= Dahud Sangodoyin =

Nigerian politician and academic

Dahud Sangodoyin is a Nigerian statistician, academic and politician, and currently serves as Commissioner for Energy and Mineral Resources, Oyo State.

== Education ==
Sangodoyin obtained his bachelor's degree( BSc), master's degree (MSc) and doctoral degree (PhD) in Statistics from the University of Ibadan and he was the first lecturer to be promoted to the rank of full professor of statistics at the University of Botswana.

== Career ==
Sangodoyin was once a lecturer at the University of Ibadan before he relocated to Botswana where he was also teaching.

Sangodoyin was actively involved in the gubernatorial campaign of the Oyo state governor, Seyi Makinde coordinating the Omi Titun Initiative in Diaspora for Makinde.

In 2019, he was appointed as commissioner of Education in the Ministry of Education, Science and Technology.

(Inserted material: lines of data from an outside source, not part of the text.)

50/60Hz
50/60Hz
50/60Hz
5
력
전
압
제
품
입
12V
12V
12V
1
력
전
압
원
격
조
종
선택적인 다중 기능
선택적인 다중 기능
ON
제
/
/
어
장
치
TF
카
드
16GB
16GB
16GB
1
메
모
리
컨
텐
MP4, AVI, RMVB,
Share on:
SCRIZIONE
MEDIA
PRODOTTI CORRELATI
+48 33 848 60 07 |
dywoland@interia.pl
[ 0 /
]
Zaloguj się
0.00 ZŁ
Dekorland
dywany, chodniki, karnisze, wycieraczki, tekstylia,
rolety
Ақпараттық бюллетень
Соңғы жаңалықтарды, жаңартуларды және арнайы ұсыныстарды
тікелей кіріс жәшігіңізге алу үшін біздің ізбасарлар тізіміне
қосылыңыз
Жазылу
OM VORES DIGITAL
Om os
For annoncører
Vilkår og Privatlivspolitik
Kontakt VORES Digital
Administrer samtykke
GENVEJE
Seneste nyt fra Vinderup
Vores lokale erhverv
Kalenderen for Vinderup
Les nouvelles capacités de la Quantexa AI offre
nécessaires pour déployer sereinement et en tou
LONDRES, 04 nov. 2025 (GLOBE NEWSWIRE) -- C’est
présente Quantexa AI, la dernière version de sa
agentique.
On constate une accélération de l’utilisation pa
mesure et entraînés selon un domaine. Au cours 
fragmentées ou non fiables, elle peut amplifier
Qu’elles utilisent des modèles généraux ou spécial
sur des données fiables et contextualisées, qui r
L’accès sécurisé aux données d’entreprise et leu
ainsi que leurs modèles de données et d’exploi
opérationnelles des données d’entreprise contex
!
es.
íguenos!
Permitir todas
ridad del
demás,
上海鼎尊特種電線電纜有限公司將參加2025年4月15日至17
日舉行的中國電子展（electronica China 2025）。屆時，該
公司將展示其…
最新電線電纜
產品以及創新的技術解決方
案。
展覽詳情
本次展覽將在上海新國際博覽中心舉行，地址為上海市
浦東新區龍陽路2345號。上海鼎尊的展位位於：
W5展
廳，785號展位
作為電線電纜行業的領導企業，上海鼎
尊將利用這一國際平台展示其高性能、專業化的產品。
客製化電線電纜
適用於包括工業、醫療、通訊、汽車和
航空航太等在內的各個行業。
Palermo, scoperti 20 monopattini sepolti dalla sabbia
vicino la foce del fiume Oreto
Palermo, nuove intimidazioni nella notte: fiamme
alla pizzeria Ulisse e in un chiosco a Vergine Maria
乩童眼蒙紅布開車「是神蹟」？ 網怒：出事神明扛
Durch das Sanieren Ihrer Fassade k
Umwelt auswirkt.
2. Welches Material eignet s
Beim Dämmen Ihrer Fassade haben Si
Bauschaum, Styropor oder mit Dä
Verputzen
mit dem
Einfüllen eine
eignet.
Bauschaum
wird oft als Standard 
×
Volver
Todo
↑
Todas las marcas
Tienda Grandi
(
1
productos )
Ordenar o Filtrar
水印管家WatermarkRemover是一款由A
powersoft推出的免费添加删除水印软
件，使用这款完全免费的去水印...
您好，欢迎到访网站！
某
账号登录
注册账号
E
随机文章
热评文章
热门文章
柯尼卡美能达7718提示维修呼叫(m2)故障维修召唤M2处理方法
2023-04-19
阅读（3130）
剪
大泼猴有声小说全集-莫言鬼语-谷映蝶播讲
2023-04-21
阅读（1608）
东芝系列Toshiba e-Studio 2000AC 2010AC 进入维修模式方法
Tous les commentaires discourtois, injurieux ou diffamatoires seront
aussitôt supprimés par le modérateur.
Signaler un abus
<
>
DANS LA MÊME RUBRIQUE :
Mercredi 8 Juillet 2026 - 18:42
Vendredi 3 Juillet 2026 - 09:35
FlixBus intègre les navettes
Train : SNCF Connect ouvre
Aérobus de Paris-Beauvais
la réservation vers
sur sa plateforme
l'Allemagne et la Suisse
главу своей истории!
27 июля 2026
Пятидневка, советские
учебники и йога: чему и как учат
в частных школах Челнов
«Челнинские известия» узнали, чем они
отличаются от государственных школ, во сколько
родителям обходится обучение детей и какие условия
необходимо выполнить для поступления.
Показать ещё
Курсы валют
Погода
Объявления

In January 2020, he was redeployed to the Ministry of Establishment where he served as Commissioner for Establishment and Training. By December 2023, he was again moved to the Ministry of Public Works, Infrastructure and Transport.

In 2023, during the second-term administration of the Oyo state governor, Seyi Makinde he served as the Commissioner for Energy and Mineral Resources, Oyo State.